-- Given data --
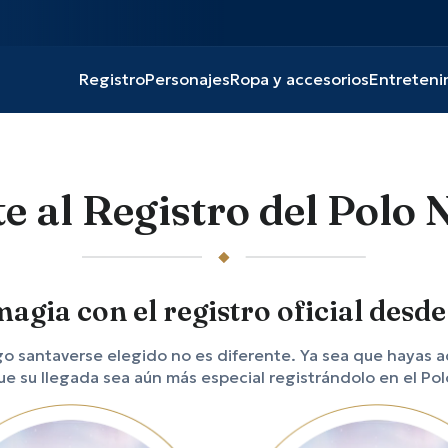
Registro
Personajes
Ropa y accesorios
Entreteni
e al Registro del Polo 
gia con el registro oficial desde
o santaverse elegido no es diferente. Ya sea que hayas ad
 su llegada sea aún más especial registrándolo en el Pol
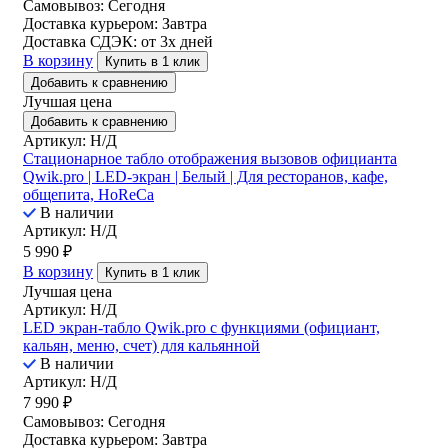
Самовывоз:
Сегодня
Доставка курьером:
Завтра
Доставка СДЭК:
от 3х дней
В корзину
Купить в 1 клик
Добавить к сравнению
Лучшая цена
Добавить к сравнению
Артикул: Н/Д
Стационарное табло отображения вызовов официанта
Qwik.pro | LED-экран | Белый | Для ресторанов, кафе,
общепита, HoReCa
В наличии
Артикул: Н/Д
5 990
₽
В корзину
Купить в 1 клик
Лучшая цена
Артикул: Н/Д
LED экран-табло Qwik.pro с функциями (официант,
кальян, меню, счет) для кальянной
В наличии
Артикул: Н/Д
7 990
₽
Самовывоз:
Сегодня
Доставка курьером:
Завтра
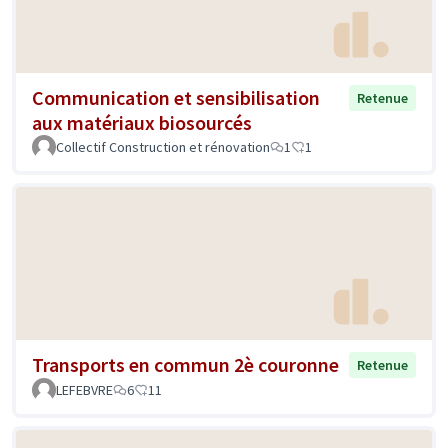
Communication et sensibilisation
Retenue
aux matériaux biosourcés
Collectif Construction et rénovation
1
1
Transports en commun 2è couronne
Retenue
LEFEBVRE
6
11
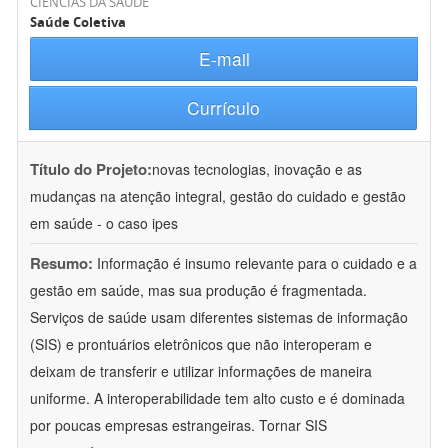
CIÊNCIAS DA SAÚDE
Saúde Coletiva
E-mail
Currículo
Título do Projeto:
novas tecnologias, inovação e as
mudanças na atenção integral, gestão do cuidado e gestão
em saúde - o caso ipes
Resumo:
Informação é insumo relevante para o cuidado e a
gestão em saúde, mas sua produção é fragmentada.
Serviços de saúde usam diferentes sistemas de informação
(SIS) e prontuários eletrônicos que não interoperam e
deixam de transferir e utilizar informações de maneira
uniforme. A interoperabilidade tem alto custo e é dominada
por poucas empresas estrangeiras. Tornar SIS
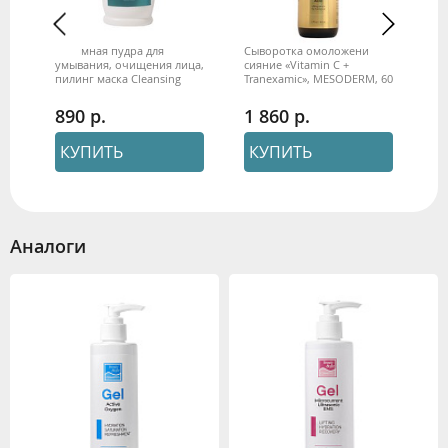
Энзимная пудра для
Сыворотка омоложение и
Ал
л
умывания, очищения лица,
сияние «Vitamin C +
мас
пилинг маска Cleansing
Tranexamic», MESODERM, 60
кг
universal, Beauty Style, 100 г
мл
ан
890
1 860
5
КУПИТЬ
КУПИТЬ
Аналоги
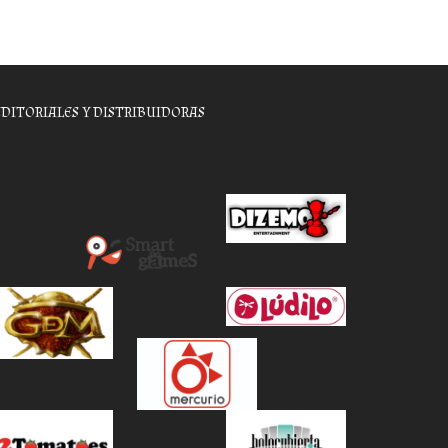
EDITORIALES Y DISTRIBUIDORAS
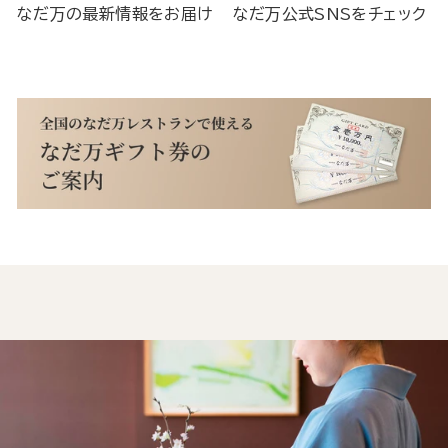
なだ万の最新情報をお届け
なだ万公式SNSをチェック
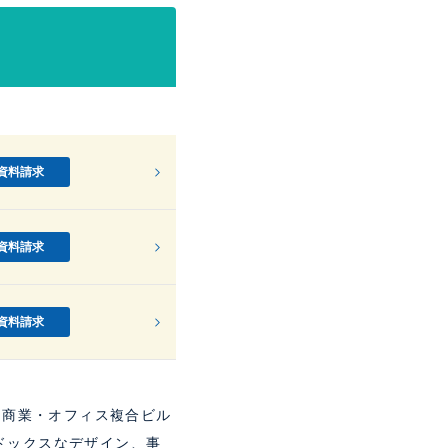
資料請求
資料請求
資料請求
な商業・オフィス複合ビル
ドックスなデザイン、事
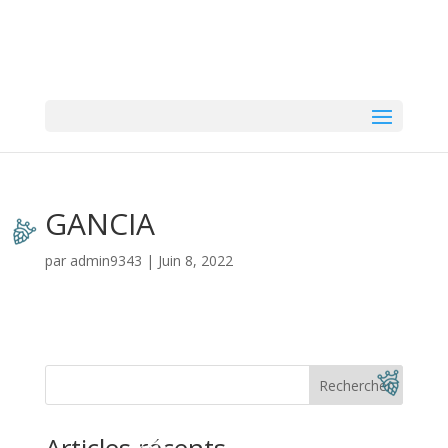
GANCIA
par
admin9343
|
Juin 8, 2022
Rechercher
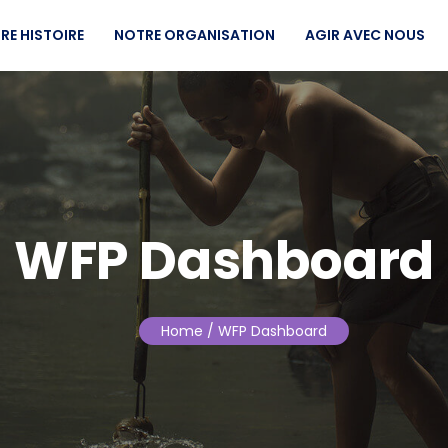
RE HISTOIRE
NOTRE ORGANISATION
AGIR AVEC NOUS
WFP Dashboard
Home
/ WFP Dashboard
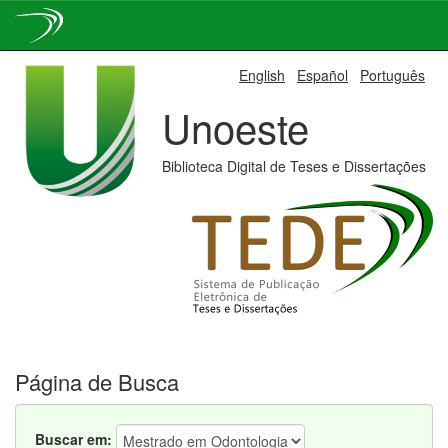
Skip
English
Español
Português
navigation
Unoeste
Biblioteca Digital de Teses e Dissertações
Página de Busca
Buscar em:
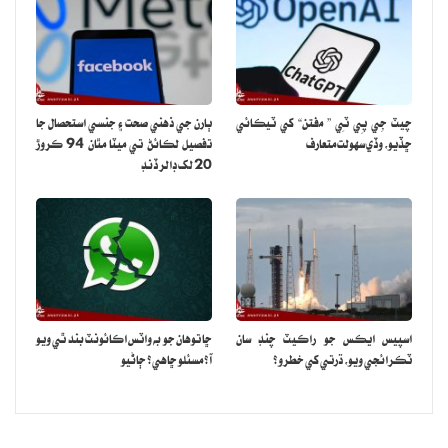
چيٽ جِي پِي ٽِي ” مفتن“ کي ٽيڪائي
ٻارن جي ذهني صحت ۽ جنسي استحصال جا
ڇڏيو، وڏي سهولت متعارف
تفصيل لڪائڻ تي ميٽا مٿان 94 ڪروڙ
20 لک ڊالر ڏنڊ
اسپيس ايڪس جو راڪيٽ چنڊ سان
ڇا توهان جو به واٽس اڪائونٽ بند ٿي ويو
ٽڪرائجي ويو، ڌرتي کي خطرو؟
آ؟ مسئلو ڇاهي؟ ڄاڻيو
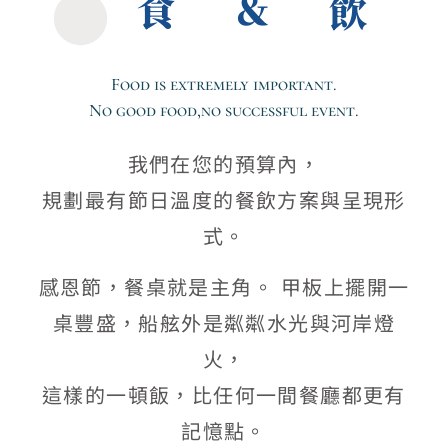
食＆飲
Food is extremely important.
No good food,no successful event.
我們在您的預算內，
規劃最有節日溫度的餐飲方案與呈現形
式。
感恩節，餐桌就是主角。 甲板上擺開一
桌豐盛，船舷外是粼粼水光與河岸燈
火，
這樣的一頓飯，比任何一間餐廳都更有
記憶點。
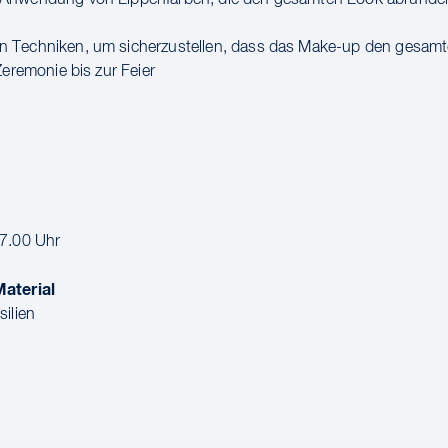
 Techniken, um sicherzustellen, dass das Make-up den gesamt
Zeremonie bis zur Feier
17.00 Uhr
aterial
silien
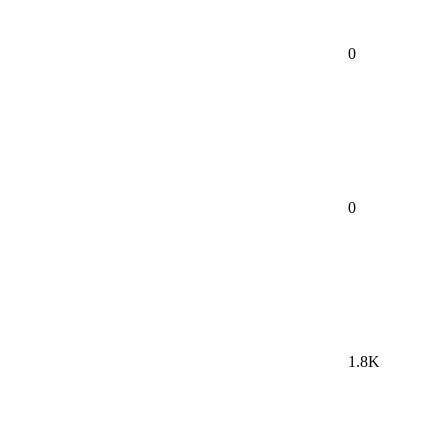
0
0
1.8K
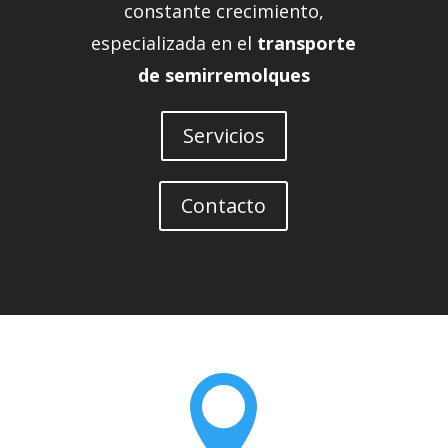
constante crecimiento,
especializada en el
transporte
de semirremolques
Servicios
Contacto

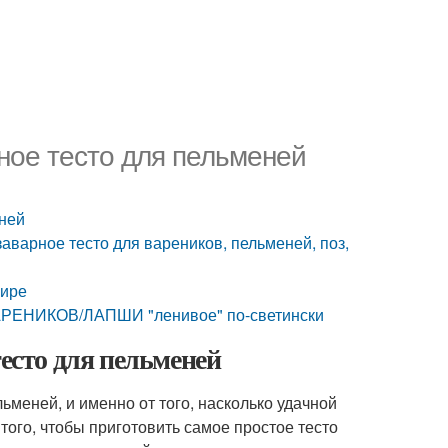
ное тесто для пельменей
еней
аварное тесто для вареников, пельменей, поз,
фире
АРЕНИКОВ/ЛАПШИ "ленивое" по-светински
тесто для пельменей
ьменей, и именно от того, насколько удачной
 того, чтобы приготовить самое простое тесто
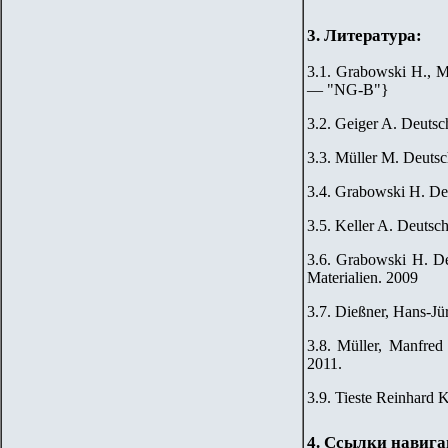
3. Литература:
3.1. Grabowski H., M
— "
NG-B
"
}
3.2. Geiger A. Deutsc
3.3. Müller M. Deutsc
3.4. Grabowski H. De
3.5. Keller A. Deutsc
3.6. Grabowski H. De
Materialien. 2009
3.7. Dießner, Hans-J
3.8. Müller, Manfred
2011.
3.9. Tieste Reinhard K
4. Ссылки навиг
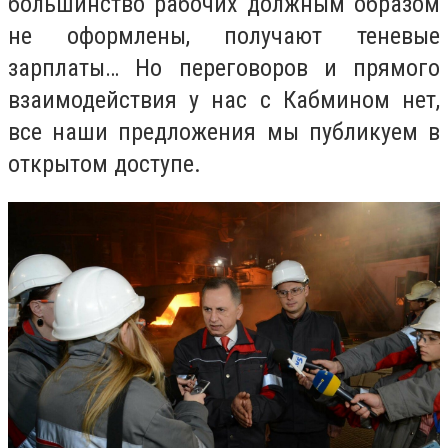
большинство рабочих должным образом
не оформлены, получают теневые
зарплаты… Но переговоров и прямого
взаимодействия у нас с Кабмином нет,
все наши предложения мы публикуем в
открытом доступе.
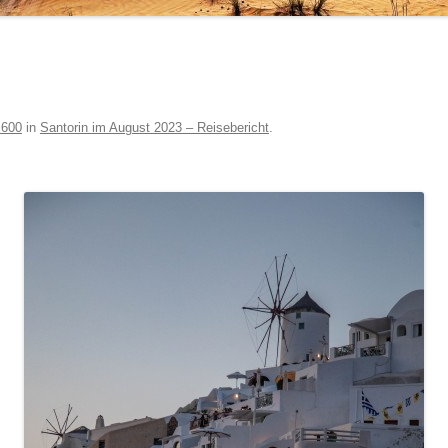
 600
in
Santorin im August 2023 – Reisebericht
.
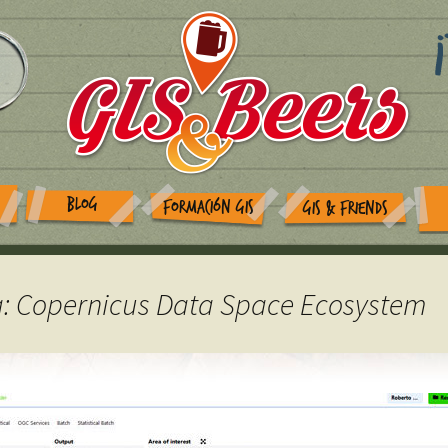
BLOG
FORMACIÓN GIS
GIS & FRIENDS
ta: Copernicus Data Space Ecosystem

-- What the exercise asks --
Whatever pictures the entries contain, omit them, and write the rest out exactly.

-- Solution to the exercise --
Registro
Personajes
Ropa y accesorios
Entreteni
e al Registro del Polo 
gia con el registro oficial desde
o santaverse elegido no es diferente. Ya sea que hayas ad
 su llegada sea aún más especial registrándolo en el Pol
Самовывоз:
Сегодня
Доставка курьером:
Завтра
Доставка СДЭК:
от 3х дней
В корзину
Купить в 1 клик
Добавить к сравнению
Лучшая цена
Добавить к сравнению
Артикул: Н/Д
Стационарное табло отображения вызовов официанта
Qwik.pro | LED-экран | Белый | Для ресторанов, кафе,
общепита, HoReCa
В наличии
Артикул: Н/Д
5 990
₽
В корзину
Купить в 1 клик
Лучшая цена
Артикул: Н/Д
LED экран-табло Qwik.pro с функциями (официант,
кальян, меню, счет) для кальянной
В наличии
Артикул: Н/Д
7 990
₽
Самовывоз:
Сегодня
Доставка курьером:
Завтра
Communication et sensibilisation
Retenue
aux matériaux biosourcés
Collectif Construction et rénovation
1
1
Transports en commun 2è couronne
Retenue
LEFEBVRE
6
11
CIÊNCIAS DA SAÚDE
Saúde Coletiva
E-mail
Currículo
Título do Projeto:
novas tecnologias, inovação e as
mudanças na atenção integral, gestão do cuidado e gestão
em saúde - o caso ipes
Resumo:
Informação é insumo relevante para o cuidado e a
gestão em saúde, mas sua produção é fragmentada.
Serviços de saúde usam diferentes sistemas de informação
(SIS) e prontuários eletrônicos que não interoperam e
deixam de transferir e utilizar informações de maneira
uniforme. A interoperabilidade tem alto custo e é dominada
por poucas empresas estrangeiras. Tornar SIS
Энзимная пудра для
Сыворотка омоложение и
Ал
л
умывания, очищения лица,
сияние «Vitamin C +
мас
пилинг маска Cleansing
Tranexamic», MESODERM, 60
кг
universal, Beauty Style, 100 г
мл
ан
890
1 860
5
КУПИТЬ
КУПИТЬ
Аналоги
EDITORIALES Y DISTRIBUIDORAS
なだ万の最新情報をお届け
なだ万公式SNSをチェック
資料請求
資料請求
資料請求
な商業・オフィス複合ビル
ドックスなデザイン、事
GANCIA
par
admin9343
|
Juin 8, 2022
Rechercher
RE HISTOIRE
NOTRE ORGANISATION
AGIR AVEC NOUS
WFP Dashboard
Home
/ WFP Dashboard
Skip
English
Español
Português
navigation
Unoeste
Biblioteca Digital de Teses e Dissertações
Página de Busca
Buscar em:
چيٽ جِي پِي ٽِي ” مفتن“ کي ٽيڪائي
ٻارن جي ذهني صحت ۽ جنسي استحصال جا
ڇڏيو، وڏي سهولت متعارف
تفصيل لڪائڻ تي ميٽا مٿان 94 ڪروڙ
20 لک ڊالر ڏنڊ
اسپيس ايڪس جو راڪيٽ چنڊ سان
ڇا توهان جو به واٽس اڪائونٽ بند ٿي ويو
ٽڪرائجي ويو، ڌرتي کي خطرو؟
آ؟ مسئلو ڇاهي؟ ڄاڻيو
食＆飲
Food is extremely important.
No good food,no successful event.
我們在您的預算內，
規劃最有節日溫度的餐飲方案與呈現形
式。
感恩節，餐桌就是主角。 甲板上擺開一
桌豐盛，船舷外是粼粼水光與河岸燈
火，
這樣的一頓飯，比任何一間餐廳都更有
記憶點。
 Techniken, um sicherzustellen, dass das Make-up den gesamt
Zeremonie bis zur Feier
17.00 Uhr
aterial
silien
0
0
1.8K
constante crecimiento,
especializada en el
transporte
de semirremolques
Servicios
Contacto

ное тесто для пельменей
еней
аварное тесто для вареников, пельменей, поз,
фире
АРЕНИКОВ/ЛАПШИ "ленивое" по-светински
тесто для пельменей
ьменей, и именно от того, насколько удачной
 того, чтобы приготовить самое простое тесто
3. Литература:
3.1. Grabowski H., M
— "
NG-B
"
}
3.2. Geiger A. Deutsc
3.3. Müller M. Deutsc
3.4. Grabowski H. De
3.5. Keller A. Deutsc
3.6. Grabowski H. De
Materialien. 2009
3.7. Dießner, Hans-J
3.8. Müller, Manfred
2011.
3.9. Tieste Reinhard K
4. Ссылки навиг
большинство рабочих должным образом
не оформлены, получают теневые
зарплаты… Но переговоров и прямого
взаимодействия у нас с Кабмином нет,
все наши предложения мы публикуем в
открытом доступе.
 600
in
Santorin im August 2023 – Reisebericht
.
BLOG
FORMACIÓN GIS
GIS & FRIENDS
ta: Copernicus Data Space Ecosystem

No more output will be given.